My most successful strategies were those designed to remove as much friction as possible, by introducing new rituals designed especially for remote work.
For example:
Zoom looks social because you see so many faces at once, but it’s really just broadcasting. One person talks while everyone else listens.
The technology isn’t set up for what happens during real conversations, when people cut each other off out of excitement (or rudeness), break off into little side conversations, and build energy together.
To solve this issue, I advocated passionately for smaller conference calls or breakout rooms. Reduce the amount of people on a call to less than 4 if at all possible, and make sure everyone in the room is pre-focused on a similar topic. Then ensure everyone gets a turn to be seen, heard, and feel valued for their contributions.
Other strategies involved training people to look at the camera, not at the screen, to simulate eye contact. This is simple, but not easy. Lack of eye contact is devastating to social relationships.
In Reclaiming Conversation, researcher Sherry Turkle describes the problem:
“Without eye contact, there is a persistent sense of disconnection and problems with empathy.
The parts of the brain that allow us to process another person’s feelings and intentions are activated by eye contact.
With all this to consider, what are we to make of the fact that when we have our phones out, our eyes are downward?
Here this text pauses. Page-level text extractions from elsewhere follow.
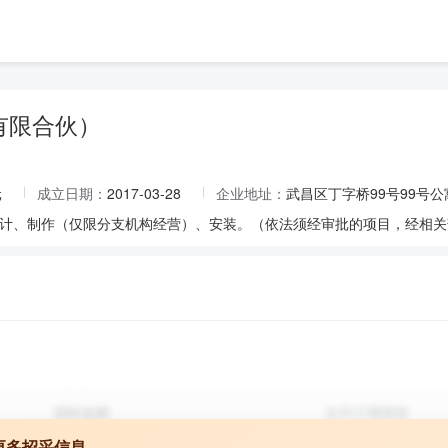
有限合伙）
元
成立日期：
2017-03-28
企业地址：
武昌区丁字桥99号99号公
计、制作（仅限分支机构经营）、安装。（依法须经审批的项目，经相关
更多招采信息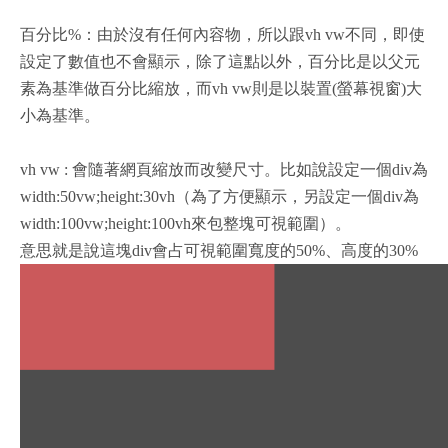
百分比%：由於沒有任何內容物，所以跟vh vw不同，即使
設定了數值也不會顯示，除了這點以外，百分比是以父元
素為基準做百分比縮放，而vh vw則是以裝置(螢幕視窗)大
小為基準。
vh vw : 會隨著網頁縮放而改變尺寸。比如說設定一個div為
width:50vw;height:30vh（為了方便顯示，另設定一個div為
width:100vw;height:100vh來包整塊可視範圍）。
意思就是說這塊div會占可視範圍寬度的50%、高度的30%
We’ve seen more and more research suggest that the always-on life erods our capacity for empathy.
Most dramatic to me is the study that found a 40 percent drop in empathy among college students in the past twenty years…”
It took a global pandemic to get people to realize this for themselves, but they have.
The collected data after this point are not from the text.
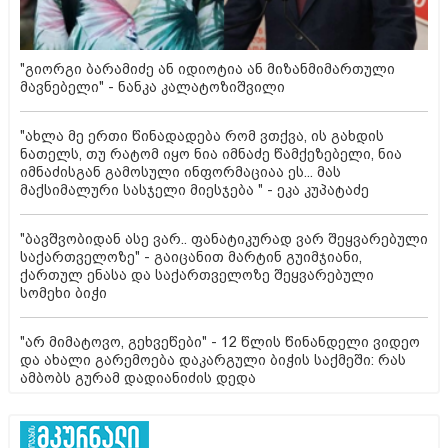
"გიორგი ბარამიძე ან იდიოტია ან მიზანმიმართული
მავნებელი" - ნანკა კალატოზიშვილი
"ახლა მე ერთი წინადადება რომ ვთქვა, ის გახდის
ნათელს, თუ რატომ იყო ნია იმნაძე წამქეზებელი, ნია
იმნაძისგან გამოსული ინფორმაციაა ეს... მას
მაქსიმალური სასჯელი მიესჯება " - ეკა კუპატაძე
"ბავშვობიდან ასე ვარ.. ფანატიკურად ვარ შეყვარებული
საქართველოზე" - გაიცანით მარტინ გუიმჯიანი,
ქართულ ენასა და საქართველოზე შეყვარებული
სომეხი ბიჭი
"არ მიმატოვო, გეხვეწები" - 12 წლის წინანდელი ვიდეო
და ახალი გარემოება დაკარგული ბიჭის საქმეში: რას
ამბობს გურამ დადიანიძის დედა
Loneliness, depression, and anxiety are through the roof since March 2020.
We may not have realized what we were losing in a world with both screens and regular life, but in a world with only screens?
We’re distraught.
What’s Next
It’s clear that rituals are a powerful antidote to loneliness, isolation, and anxiety. But as the world opens back up, will we remember the lessons of the pandemic?
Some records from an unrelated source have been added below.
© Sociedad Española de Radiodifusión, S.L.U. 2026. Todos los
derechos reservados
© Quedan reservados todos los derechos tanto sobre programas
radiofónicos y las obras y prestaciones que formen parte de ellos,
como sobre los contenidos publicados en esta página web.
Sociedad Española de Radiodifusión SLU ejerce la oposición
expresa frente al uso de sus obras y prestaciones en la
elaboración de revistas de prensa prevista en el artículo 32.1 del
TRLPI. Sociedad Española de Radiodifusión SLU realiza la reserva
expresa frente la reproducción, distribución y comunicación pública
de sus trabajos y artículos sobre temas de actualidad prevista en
I return to Dr. O’Connell:
“Rituals are a lifeline during a crisis, but at all times we need fulfilling rituals to avoid feeling disconnected and alone.
Even in this high-technology era, we remain inherently social animals, and what we seek is true connection in whatever form – with a stranger, with a neighbor, with colleagues, loved ones, and family.”
It was an absolute honor and joy to sit down with Caitlin on my podcast for an hour to discuss rituals and the lesson we can learn from the animal kingdom about connection and community, even if it’s just holding hands.
We also chatted about the bone conduction properties of elephants, the value of pausing, how important it is to travel if one can afford it, and how vastly different perspectives can make us feel more connected, rather than less.